Um presidente preocupado em saber detalhadamente quais veículos de imprensa estão acompanhando a profusão de notícias negativas relativas a ele, sua família e seu mandato mundo afora. Um embaixador que, por rompante ideológico, se recusa a participar de evento com acadêmicos de Paris, na França, ao saber que a prefeita da capital francesa faria um breve pronunciamento sobre a vereadora do PSOL/RJ, Marielle Franco, executada num crime bárbaro cujas investigações vêm mostrando reiteradamente a proximidade entre a família do presidente do Brasil e os suspeitos e acusados do crime que chocou o mundo.
O conjunto de informações a que se tem acesso na resposta que o Itamaraty deu a dois Requerimentos feitos pela bancada do PSOL na Câmara – que tinham como tema central a atuação das embaixadas brasileiras na Europa em relação à repercussão do assassinato de Marielle Franco e do motorista Anderson Gomes – revela algumas graves deturpações que vêm ocorrendo no governo Bolsonaro naquilo que seria o papel do Ministério das Relações Exteriores (MRE).
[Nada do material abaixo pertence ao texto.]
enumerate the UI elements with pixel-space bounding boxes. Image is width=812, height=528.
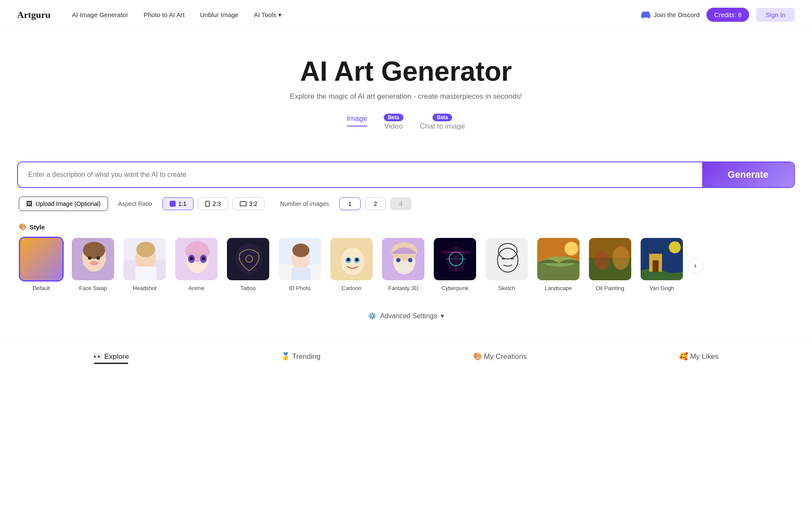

As mensagens integram os 17 documentos que o MRE finalmente revelou, após a bancada solicitar oficialmente os telegramas internos, instruções e documentos sobre possíveis orientações do Itamaraty a seus postos no exterior sobre o que deve ser dito em relação às investigações sobre a morte de Marielle Franco.
Entre outras coisas, as mensagens mostram que o embaixador do Brasil na França, Luis Fernando Serra, cancelou sua participação em um evento em Paris, realizado em setembro do ano passado, simplesmente porque lá haveria uma homenagem de acadêmicos a Marielle, com um pronunciamento da prefeita de Paris, Anne Hidalgo (Partido Socialista). A informação está em telegramas internos enviados pelo diplomata ao MRE.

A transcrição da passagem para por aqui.